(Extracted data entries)
============================================================

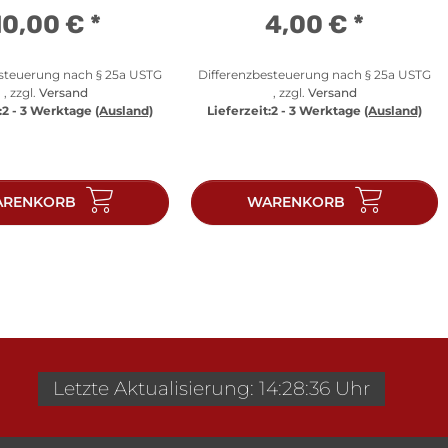
10,00 €
*
4,00 €
*
esteuerung nach § 25a USTG
Differenzbesteuerung nach § 25a USTG
, zzgl.
Versand
, zzgl.
Versand
:
2 - 3 Werktage
(Ausland)
Lieferzeit:
2 - 3 Werktage
(Ausland)
RENKORB
WARENKORB
Letzte Aktualisierung: 14:28:36 Uhr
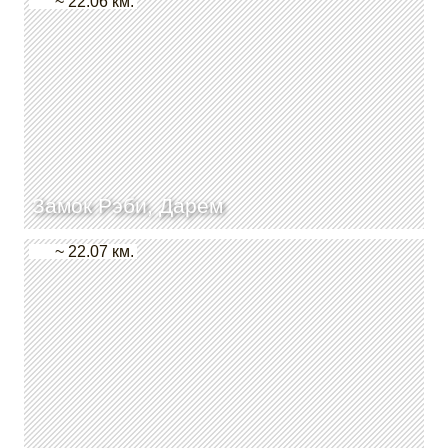
~ 22.06 км.
Замок Рэби, Дарем
~ 22.07 км.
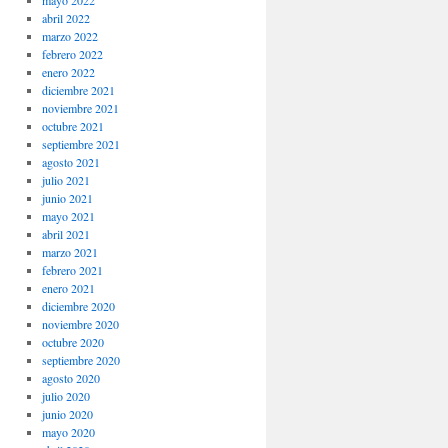
mayo 2022
abril 2022
marzo 2022
febrero 2022
enero 2022
diciembre 2021
noviembre 2021
octubre 2021
septiembre 2021
agosto 2021
julio 2021
junio 2021
mayo 2021
abril 2021
marzo 2021
febrero 2021
enero 2021
diciembre 2020
noviembre 2020
octubre 2020
septiembre 2020
agosto 2020
julio 2020
junio 2020
mayo 2020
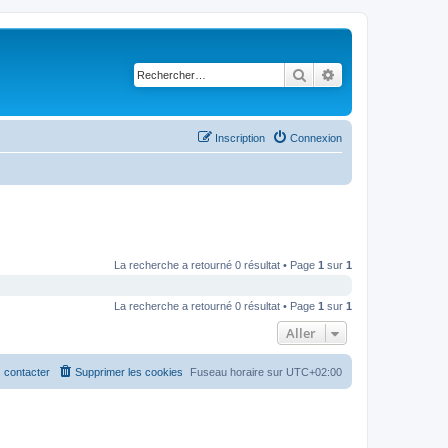
Rechercher
Recherche avancé
Inscription
Connexion
La recherche a retourné 0 résultat • Page
1
sur
1
La recherche a retourné 0 résultat • Page
1
sur
1
Aller
 contacter
Supprimer les cookies
Fuseau horaire sur
UTC+02:00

============================================================

What is being asked:
Hand back the records above exactly as they are, pictures excluded.

Output below:
10,00 €
*
4,00 €
*
esteuerung nach § 25a USTG
Differenzbesteuerung nach § 25a USTG
, zzgl.
Versand
, zzgl.
Versand
:
2 - 3 Werktage
(Ausland)
Lieferzeit:
2 - 3 Werktage
(Ausland)
RENKORB
WARENKORB
Letzte Aktualisierung: 14:28:36 Uhr
~ 22.06 км.
Замок Рэби, Дарем
~ 22.07 км.
mayo 2022
abril 2022
marzo 2022
febrero 2022
enero 2022
diciembre 2021
noviembre 2021
octubre 2021
septiembre 2021
agosto 2021
julio 2021
junio 2021
mayo 2021
abril 2021
marzo 2021
febrero 2021
enero 2021
diciembre 2020
noviembre 2020
octubre 2020
septiembre 2020
agosto 2020
julio 2020
junio 2020
mayo 2020
Rechercher
Recherche avancé
Inscription
Connexion
La recherche a retourné 0 résultat • Page
1
sur
1
La recherche a retourné 0 résultat • Page
1
sur
1
Aller
 contacter
Supprimer les cookies
Fuseau horaire sur
UTC+02:00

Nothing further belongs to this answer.